» DATASET CONTENT:
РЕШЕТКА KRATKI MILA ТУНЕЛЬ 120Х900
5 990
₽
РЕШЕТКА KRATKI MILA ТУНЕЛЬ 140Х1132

» WORK INSTRUCTIONS: Write the listing out again, exactly as it reads.

» REPLY TO THE EXERCISE:
РЕШЕТКА KRATKI MILA ТУНЕЛЬ 120Х900
5 990
₽
РЕШЕТКА KRATKI MILA ТУНЕЛЬ 140Х1132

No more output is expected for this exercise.